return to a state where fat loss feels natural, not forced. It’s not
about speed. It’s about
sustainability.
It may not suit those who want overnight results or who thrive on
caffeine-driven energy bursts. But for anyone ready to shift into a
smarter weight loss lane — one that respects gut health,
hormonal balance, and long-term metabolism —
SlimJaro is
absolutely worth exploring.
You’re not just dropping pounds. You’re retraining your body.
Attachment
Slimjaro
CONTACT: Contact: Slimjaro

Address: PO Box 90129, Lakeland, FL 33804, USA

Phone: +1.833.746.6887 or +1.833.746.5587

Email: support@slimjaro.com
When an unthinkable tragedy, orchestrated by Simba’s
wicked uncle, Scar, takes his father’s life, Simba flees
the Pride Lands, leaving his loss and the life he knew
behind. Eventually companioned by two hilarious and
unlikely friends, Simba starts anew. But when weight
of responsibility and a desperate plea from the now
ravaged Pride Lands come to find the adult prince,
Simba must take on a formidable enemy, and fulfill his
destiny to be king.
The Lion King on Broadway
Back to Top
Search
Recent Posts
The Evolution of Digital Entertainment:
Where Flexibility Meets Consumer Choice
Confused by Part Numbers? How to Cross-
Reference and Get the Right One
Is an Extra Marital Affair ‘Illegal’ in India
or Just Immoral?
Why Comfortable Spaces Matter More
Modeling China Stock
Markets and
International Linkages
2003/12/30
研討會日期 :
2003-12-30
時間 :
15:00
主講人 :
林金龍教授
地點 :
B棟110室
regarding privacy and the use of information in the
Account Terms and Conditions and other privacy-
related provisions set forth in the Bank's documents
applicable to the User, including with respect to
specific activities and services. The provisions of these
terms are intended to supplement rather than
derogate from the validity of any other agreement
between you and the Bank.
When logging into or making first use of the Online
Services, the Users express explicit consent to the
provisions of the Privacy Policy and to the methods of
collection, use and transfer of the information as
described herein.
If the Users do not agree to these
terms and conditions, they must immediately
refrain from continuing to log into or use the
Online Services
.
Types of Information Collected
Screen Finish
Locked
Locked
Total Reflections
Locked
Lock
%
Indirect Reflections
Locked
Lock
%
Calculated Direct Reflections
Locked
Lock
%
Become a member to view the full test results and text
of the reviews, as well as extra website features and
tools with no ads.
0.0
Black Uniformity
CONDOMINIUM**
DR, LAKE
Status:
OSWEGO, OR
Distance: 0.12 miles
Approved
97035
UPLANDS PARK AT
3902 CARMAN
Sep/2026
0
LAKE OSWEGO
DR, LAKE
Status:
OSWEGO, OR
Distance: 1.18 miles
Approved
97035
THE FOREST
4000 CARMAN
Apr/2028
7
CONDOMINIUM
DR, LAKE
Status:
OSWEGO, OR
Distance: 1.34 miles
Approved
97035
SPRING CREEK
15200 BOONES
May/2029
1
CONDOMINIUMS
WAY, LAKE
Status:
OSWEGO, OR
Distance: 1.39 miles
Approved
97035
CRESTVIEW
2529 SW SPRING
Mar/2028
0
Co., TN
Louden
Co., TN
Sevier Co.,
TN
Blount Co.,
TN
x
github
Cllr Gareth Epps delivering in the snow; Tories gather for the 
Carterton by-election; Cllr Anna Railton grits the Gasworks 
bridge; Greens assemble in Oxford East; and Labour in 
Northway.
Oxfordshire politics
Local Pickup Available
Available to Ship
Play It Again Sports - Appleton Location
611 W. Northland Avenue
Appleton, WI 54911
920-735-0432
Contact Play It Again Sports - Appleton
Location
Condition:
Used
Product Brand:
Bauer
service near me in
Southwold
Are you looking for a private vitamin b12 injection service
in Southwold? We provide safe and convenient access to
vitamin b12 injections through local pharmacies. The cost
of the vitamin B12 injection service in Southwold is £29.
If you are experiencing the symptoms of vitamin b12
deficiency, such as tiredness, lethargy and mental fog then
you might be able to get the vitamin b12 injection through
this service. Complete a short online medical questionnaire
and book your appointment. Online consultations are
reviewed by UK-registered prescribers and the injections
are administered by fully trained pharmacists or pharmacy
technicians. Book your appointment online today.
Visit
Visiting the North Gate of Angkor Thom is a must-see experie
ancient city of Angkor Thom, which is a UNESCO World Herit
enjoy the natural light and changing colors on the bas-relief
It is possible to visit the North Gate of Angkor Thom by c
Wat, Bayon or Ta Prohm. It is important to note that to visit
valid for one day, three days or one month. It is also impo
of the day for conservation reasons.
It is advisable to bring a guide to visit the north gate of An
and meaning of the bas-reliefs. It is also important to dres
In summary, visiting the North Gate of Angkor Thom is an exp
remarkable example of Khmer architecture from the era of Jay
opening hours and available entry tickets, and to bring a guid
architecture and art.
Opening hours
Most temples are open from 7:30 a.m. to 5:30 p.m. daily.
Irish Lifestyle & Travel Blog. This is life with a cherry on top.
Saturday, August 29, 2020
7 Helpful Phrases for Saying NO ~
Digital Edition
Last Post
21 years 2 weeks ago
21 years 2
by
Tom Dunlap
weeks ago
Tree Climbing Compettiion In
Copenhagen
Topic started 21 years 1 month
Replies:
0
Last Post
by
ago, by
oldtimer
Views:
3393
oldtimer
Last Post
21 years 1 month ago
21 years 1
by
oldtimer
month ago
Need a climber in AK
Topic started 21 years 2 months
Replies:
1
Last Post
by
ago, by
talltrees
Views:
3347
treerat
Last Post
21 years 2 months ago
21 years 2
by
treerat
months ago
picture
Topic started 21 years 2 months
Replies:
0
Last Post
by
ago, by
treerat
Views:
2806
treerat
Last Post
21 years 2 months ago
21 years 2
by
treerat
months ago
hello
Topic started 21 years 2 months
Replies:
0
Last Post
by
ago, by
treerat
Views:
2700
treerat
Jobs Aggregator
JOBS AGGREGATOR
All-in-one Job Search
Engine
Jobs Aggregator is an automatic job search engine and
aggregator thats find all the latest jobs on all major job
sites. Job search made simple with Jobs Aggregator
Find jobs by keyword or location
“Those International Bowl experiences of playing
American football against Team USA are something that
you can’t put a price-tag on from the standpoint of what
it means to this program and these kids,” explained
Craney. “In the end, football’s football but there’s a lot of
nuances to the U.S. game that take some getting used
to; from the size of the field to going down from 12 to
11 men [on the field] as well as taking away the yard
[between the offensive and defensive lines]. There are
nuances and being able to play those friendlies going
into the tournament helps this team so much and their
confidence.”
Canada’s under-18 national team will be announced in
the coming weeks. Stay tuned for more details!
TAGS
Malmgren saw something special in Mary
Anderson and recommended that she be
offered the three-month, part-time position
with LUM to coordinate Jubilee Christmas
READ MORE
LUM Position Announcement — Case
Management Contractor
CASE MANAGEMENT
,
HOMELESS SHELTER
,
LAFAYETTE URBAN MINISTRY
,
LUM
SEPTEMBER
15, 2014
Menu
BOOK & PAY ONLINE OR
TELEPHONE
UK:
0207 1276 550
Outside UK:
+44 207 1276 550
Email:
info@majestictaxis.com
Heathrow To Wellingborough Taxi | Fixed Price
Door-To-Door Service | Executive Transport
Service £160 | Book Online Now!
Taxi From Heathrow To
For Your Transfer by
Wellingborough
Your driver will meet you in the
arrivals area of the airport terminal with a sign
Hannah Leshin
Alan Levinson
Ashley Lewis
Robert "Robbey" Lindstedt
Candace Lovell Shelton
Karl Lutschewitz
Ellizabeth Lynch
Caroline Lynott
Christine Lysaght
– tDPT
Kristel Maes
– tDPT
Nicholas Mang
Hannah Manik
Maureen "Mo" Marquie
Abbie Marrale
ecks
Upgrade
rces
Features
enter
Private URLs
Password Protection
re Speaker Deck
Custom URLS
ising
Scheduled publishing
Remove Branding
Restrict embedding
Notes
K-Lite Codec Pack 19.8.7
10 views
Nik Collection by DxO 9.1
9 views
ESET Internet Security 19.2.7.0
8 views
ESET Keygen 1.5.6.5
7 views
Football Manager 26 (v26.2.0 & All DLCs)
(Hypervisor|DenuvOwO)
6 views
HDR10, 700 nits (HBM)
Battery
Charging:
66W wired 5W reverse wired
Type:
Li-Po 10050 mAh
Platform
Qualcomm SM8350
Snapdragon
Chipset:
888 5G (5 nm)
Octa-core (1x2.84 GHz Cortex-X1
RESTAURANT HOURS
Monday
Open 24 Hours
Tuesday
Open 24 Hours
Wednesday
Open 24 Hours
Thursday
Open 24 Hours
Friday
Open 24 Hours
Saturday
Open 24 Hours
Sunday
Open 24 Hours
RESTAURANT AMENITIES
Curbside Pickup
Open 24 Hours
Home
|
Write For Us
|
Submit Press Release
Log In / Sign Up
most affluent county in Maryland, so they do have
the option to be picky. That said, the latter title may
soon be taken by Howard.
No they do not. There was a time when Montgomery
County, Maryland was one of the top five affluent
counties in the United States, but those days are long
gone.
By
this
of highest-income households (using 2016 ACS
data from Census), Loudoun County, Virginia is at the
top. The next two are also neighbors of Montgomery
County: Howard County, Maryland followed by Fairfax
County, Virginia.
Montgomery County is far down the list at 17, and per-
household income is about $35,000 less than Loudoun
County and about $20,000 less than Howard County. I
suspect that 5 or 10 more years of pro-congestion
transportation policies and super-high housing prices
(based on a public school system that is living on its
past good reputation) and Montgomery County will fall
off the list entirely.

Task details >> Gather all lines from the records above in which "than" appears.

Exercise solution >>
terms are intended to supplement rather than
household income is about $35,000 less than Loudoun
County and about $20,000 less than Howard County. I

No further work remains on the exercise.